─── EXERCISE DATA ───

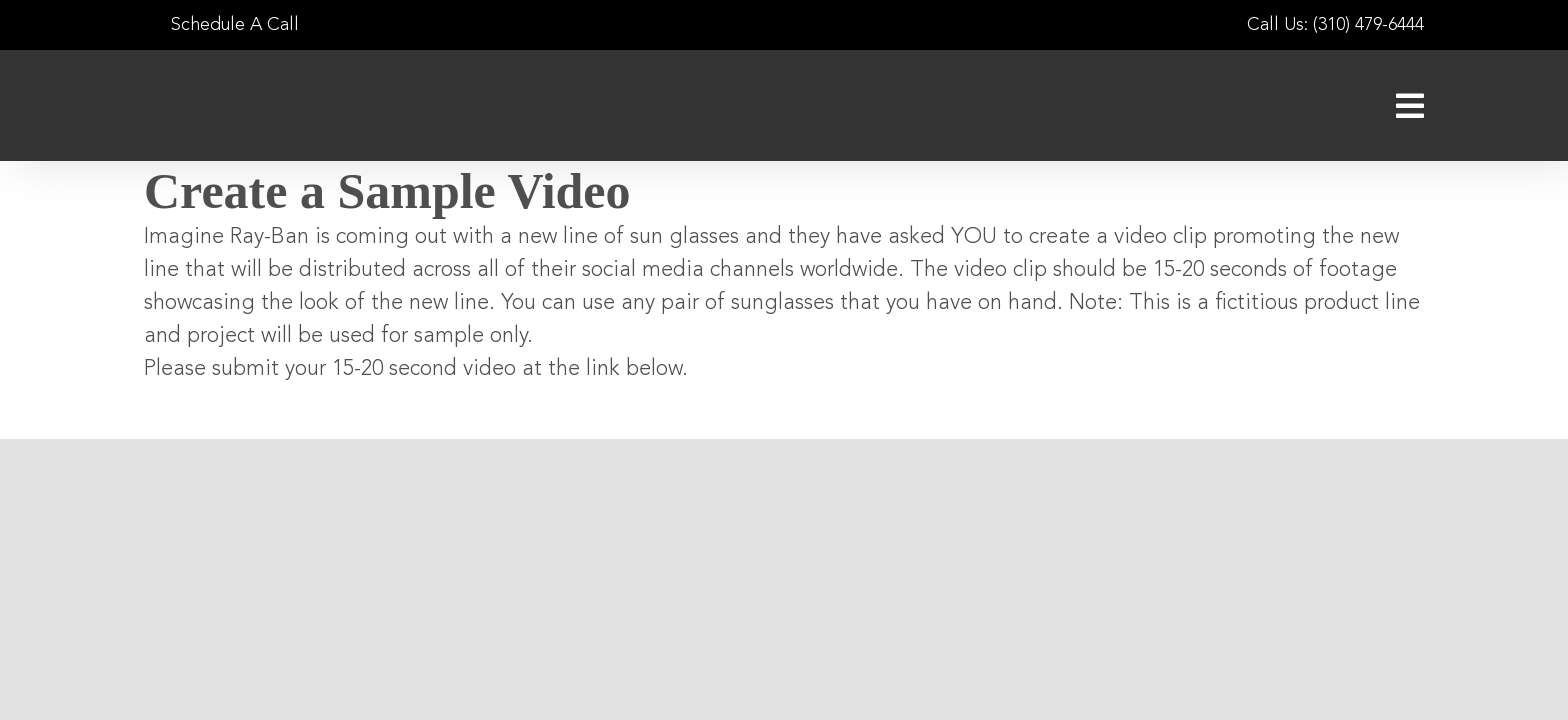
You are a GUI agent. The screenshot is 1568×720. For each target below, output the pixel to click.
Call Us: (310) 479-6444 (1335, 25)
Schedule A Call (221, 25)
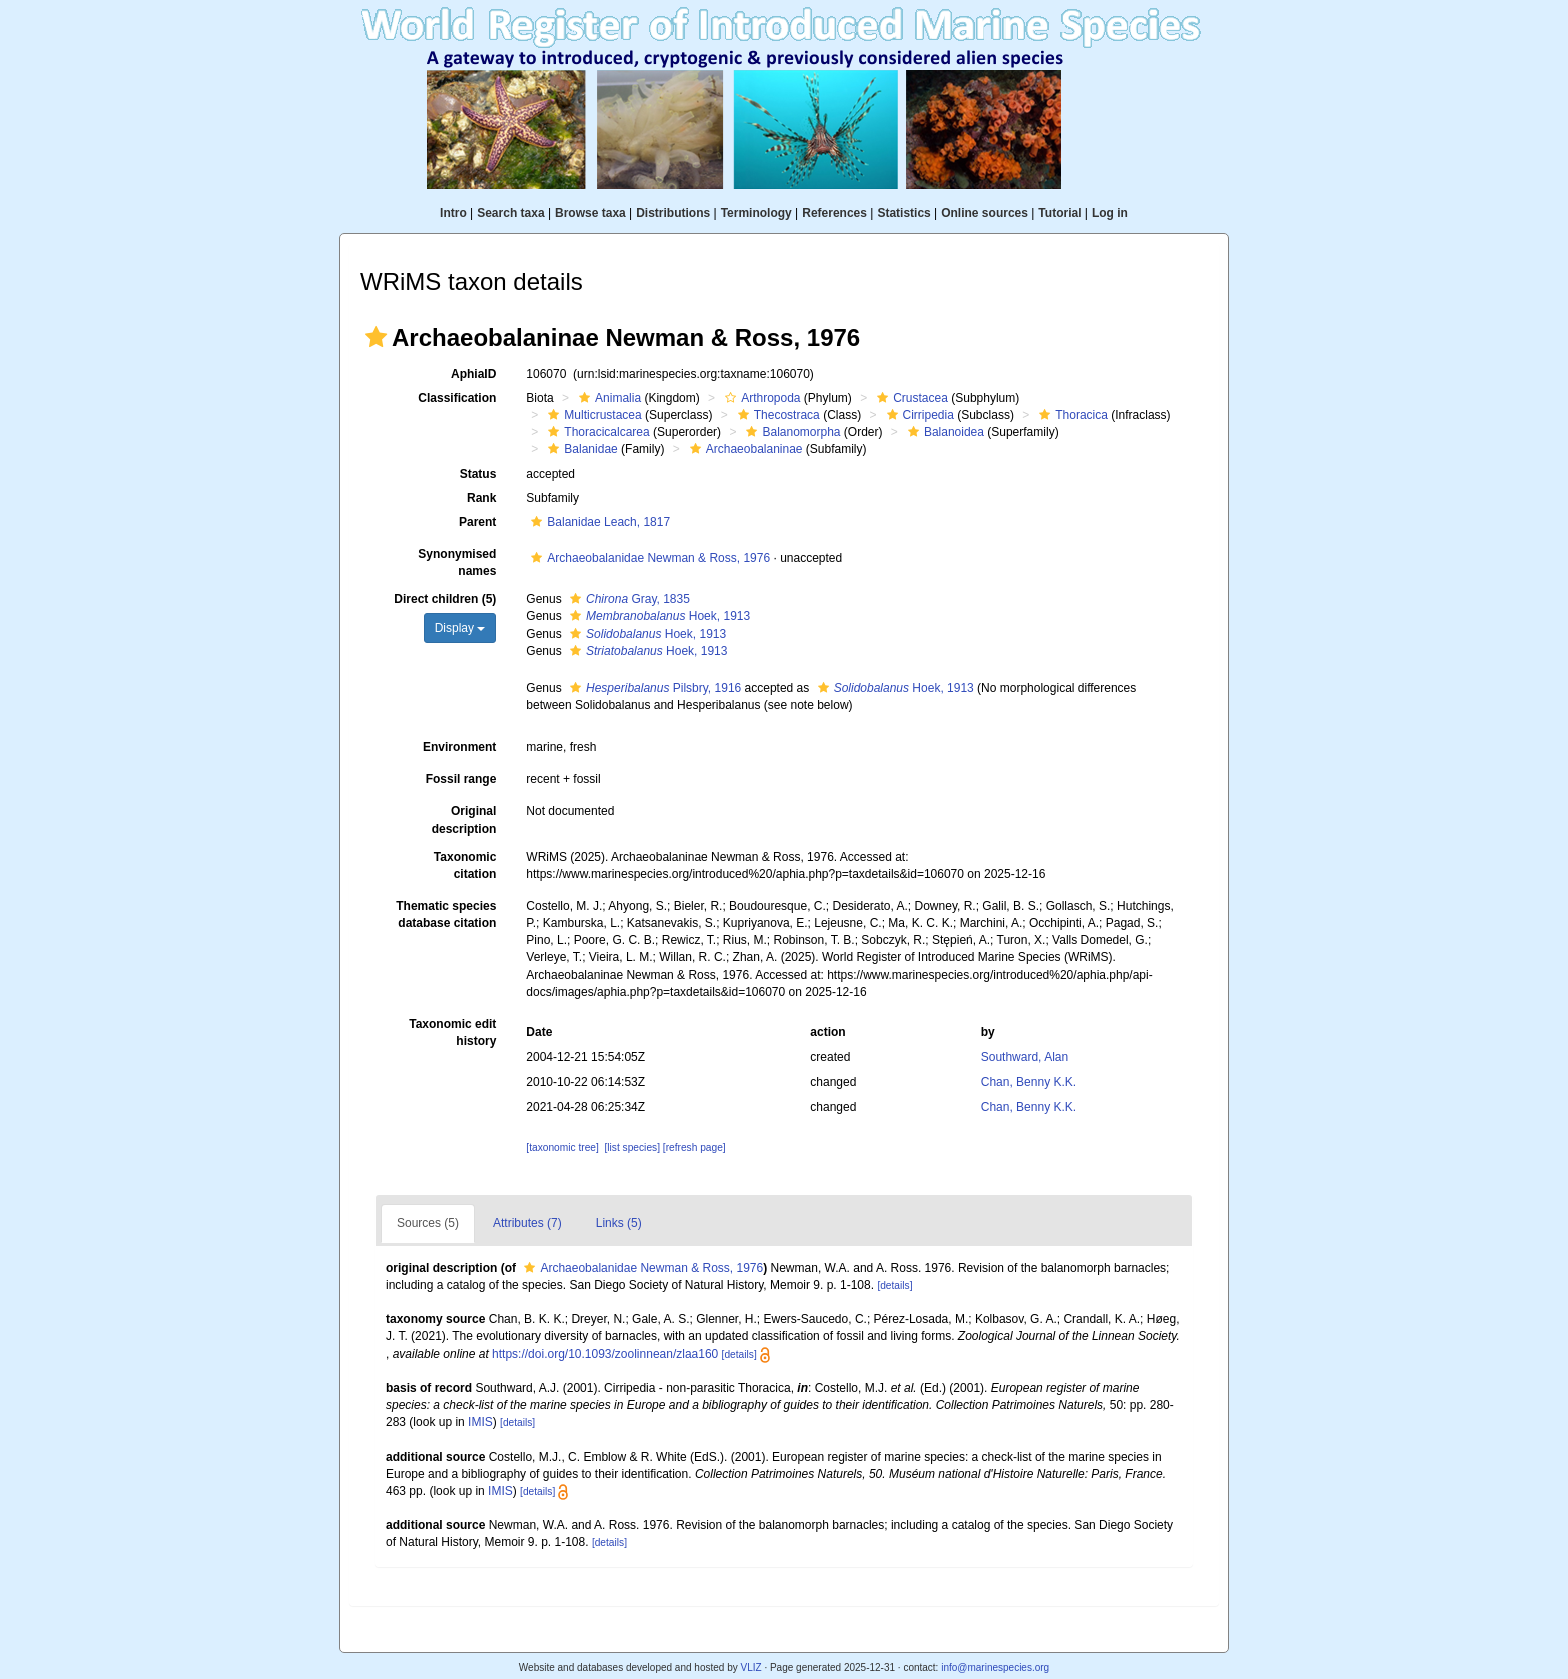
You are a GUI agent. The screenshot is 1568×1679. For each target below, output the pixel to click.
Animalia (607, 398)
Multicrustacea (592, 415)
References (834, 213)
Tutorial (1059, 213)
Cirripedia (918, 415)
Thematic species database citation (446, 914)
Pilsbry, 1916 (653, 688)
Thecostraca (776, 415)
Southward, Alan (1024, 1057)
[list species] (631, 1147)
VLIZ (750, 1667)
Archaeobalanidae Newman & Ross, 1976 (648, 558)
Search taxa (510, 213)
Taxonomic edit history (452, 1032)
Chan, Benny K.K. (1028, 1082)
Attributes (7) (527, 1223)
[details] (894, 1285)
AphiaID (473, 374)
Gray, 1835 (627, 599)
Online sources (984, 213)
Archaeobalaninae (744, 449)
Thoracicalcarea (596, 432)
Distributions (673, 213)
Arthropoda (760, 398)
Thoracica (1071, 415)
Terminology (756, 213)
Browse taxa (590, 213)
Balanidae (580, 449)
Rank (481, 498)
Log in (1110, 213)
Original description (464, 819)
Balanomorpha (790, 432)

───

■ AIM OF THE EXERCISE
Above are the records; print exactly the lines from the line with "Gray, 1835 (627, 599)" to the line with "Log in (1110, 213)", including both, and nothing else.

■ YOUR RESPONSE
Gray, 1835 (627, 599)
Online sources (984, 213)
Archaeobalaninae (744, 449)
Thoracicalcarea (596, 432)
Distributions (673, 213)
Arthropoda (760, 398)
Thoracica (1071, 415)
Terminology (756, 213)
Browse taxa (590, 213)
Balanidae (580, 449)
Rank (481, 498)
Log in (1110, 213)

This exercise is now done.